The Hawaiians, who are 17-0 in matches and 34-0 in sets in their only appearances at the annual event, received one of the 44 Junior Olympic bids awarded at the three-day tournament – 10 each in the 18-, 17-, 14- and 13-year-old divisions and four in the 15-year-old division, which had fewer teams than the others.
“I tell them to enjoy it,” Ma’a said, “because what they are doing is not normal.”
Much like Ma’a himself, opposing coaches, players and fans as well as objective observers cannot believe the dominance displayed by his team.
“If you are going to write about anybody, you need to write about them,” said Balboa Bay 17 Quiksilver Head Coach Brad Keller, whose team won its age division at the Invitational. “They are a pretty special group.”
Interestingly enough, Ka Ulukoa M15 Mizuno has only eight players: defensive specialist Austin Amian III, libero Skylan Engleman, outside hitter Evan Enriques, opposite hitter Adrian Faitalia, middle blocker Noah Hayashida, setter Micah Ma’a, middle blocker Keenan Meyer and outside hitter Larry Tuileta. However, the team has proven quality matters more than quantity.
Engleman, Enriques, Ma’a and Tuileta are coaches’ sons and have been around the sport for much of their lives.
All but Faitalia have been with the team since its inception. A football convert whose father wanted him to work on his foot speed, Faitalia joined the volleyball powerhouse the following season.
“The real bottom line is that the kids are really willing to conform,” said Pono Ma’a, a former Association of Volleyball Players Tour standout and two-time All-American at the University of Hawaii. “They don’t bring a lot of personal baggage. They are willing to learn. They accept a different way of teaching.
“When they first came to us, they came from different backgrounds and they had been playing in different camps. I told them, ‘In order for us to be effective, you can’t come in here thinking you are just a setter or just a libero or just a middle blocker or just an outside hitter. Everybody has to do everything.’ That is a little different than everybody else’s way of thinking. Our smallest guy was hitting, and our biggest guy was passing. What it does is it makes us really versatile. If we are in trouble, anybody can get us up. That is our biggest strength.

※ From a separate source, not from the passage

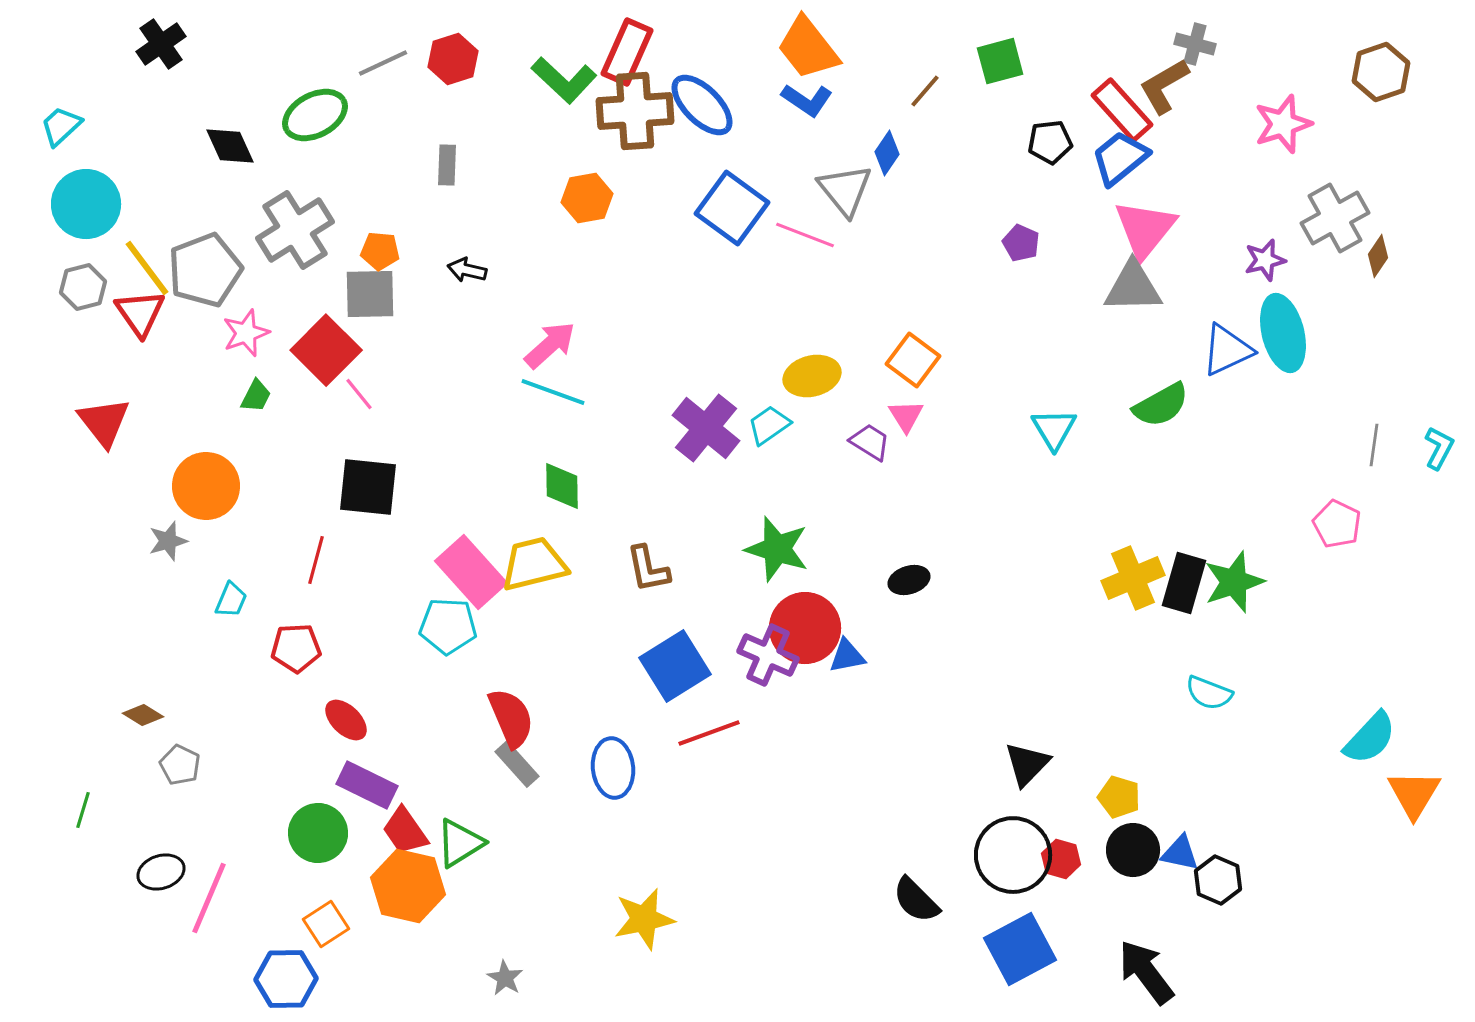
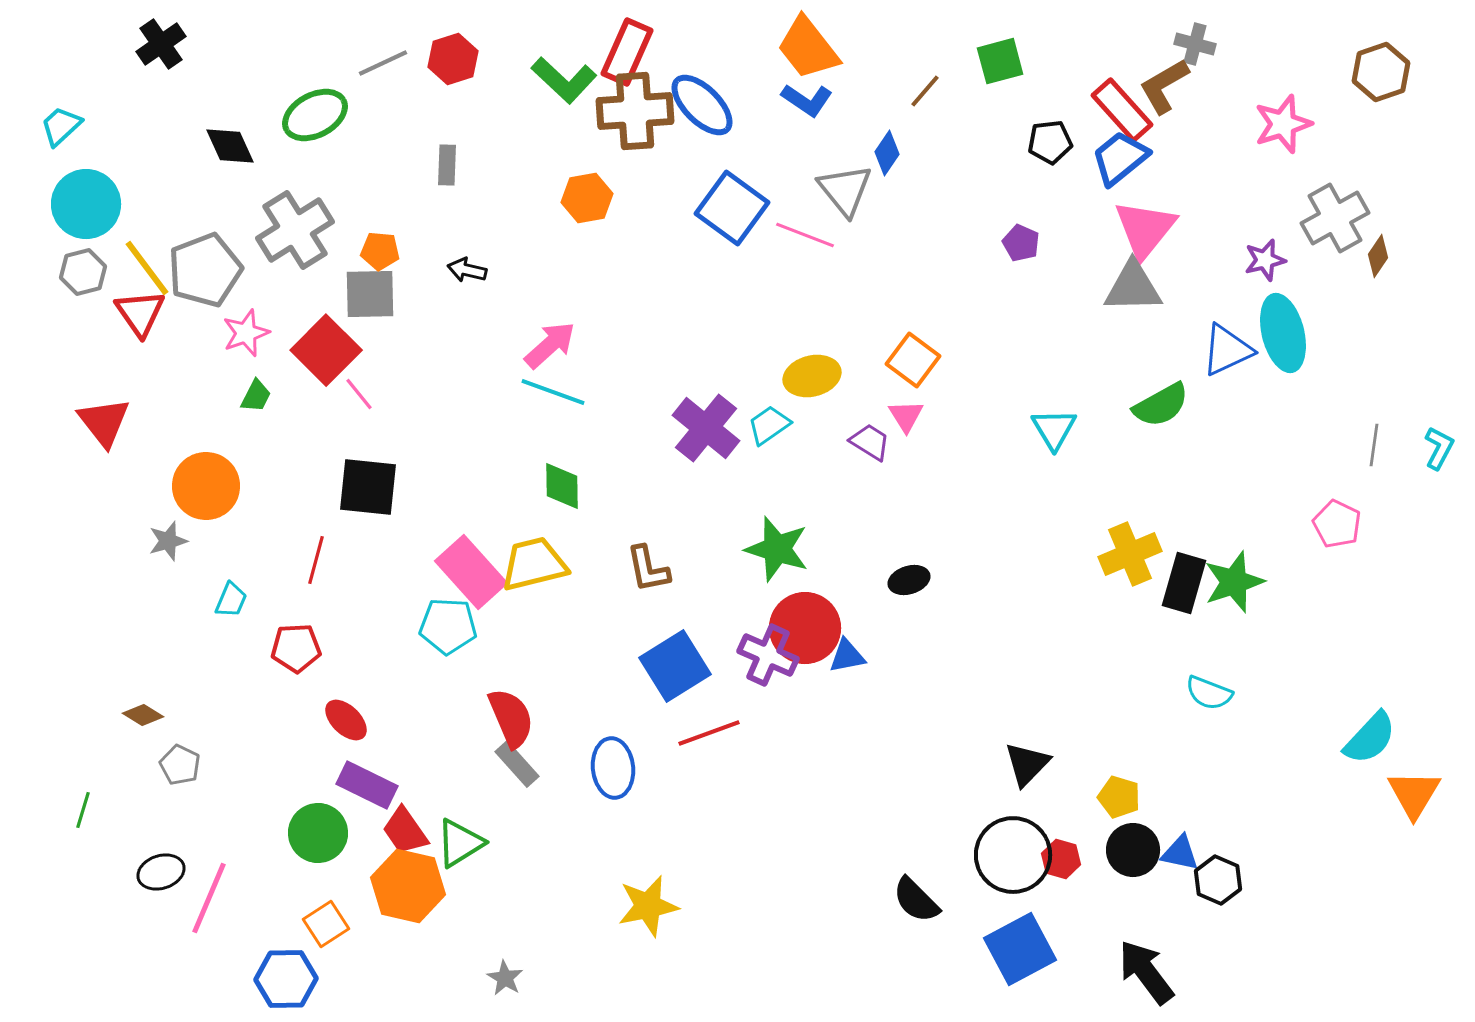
gray hexagon at (83, 287): moved 15 px up
yellow cross at (1133, 578): moved 3 px left, 24 px up
yellow star at (644, 919): moved 4 px right, 13 px up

“This is the age of specialists. There is a big premium on being the best libero or the best middle blocker, but when you don’t have the numbers, there is a bigger premium on being versatile. In the state of Hawaii, there is more of an emphasis on basketball than volleyball. We aren’t getting the 6-foot-6 guys, but we have found a way to deal with what we get. Man for man, we are definitely not the best, but when you put us together, there aren’t a lot of holes. We get beat in warm-ups all the time, but we are pretty tough when the game starts.”
Perhaps more impressive than the Hawaiians’ accomplishments is their work ethic, which has not changed despite their dominance.
“They are a humble team,” Ma’a said. “When we hit the gym, we aren’t hooting or hollering or anything like that, but when we are in the gym, people know it.
“They have been able to handle the success. We have taught them that there is always better. Even the best guys in the world can improve. That is the bar we have set.”
Ma’a recalled an experience at the Invitational: Ka Ulukoa M15 Mizuno had won a set by more than 15 points, but Ma’a was not pleased with his players. The opposing coach asked him how he could be frustrated after such an overwhelming victory.
“He was just amazed because we killed his team, but we were still trying to improve things,” said Ma’a, whose players—a collection of one eighth-grader, six ninth-graders and one tenth-grader—already are attracting the attention of college coaches from powerful programs such as Pepperdine University and the University of Southern California. “We just weren’t playing at the level we are capable of. The bar isn’t winning; the bar is executing and improving.”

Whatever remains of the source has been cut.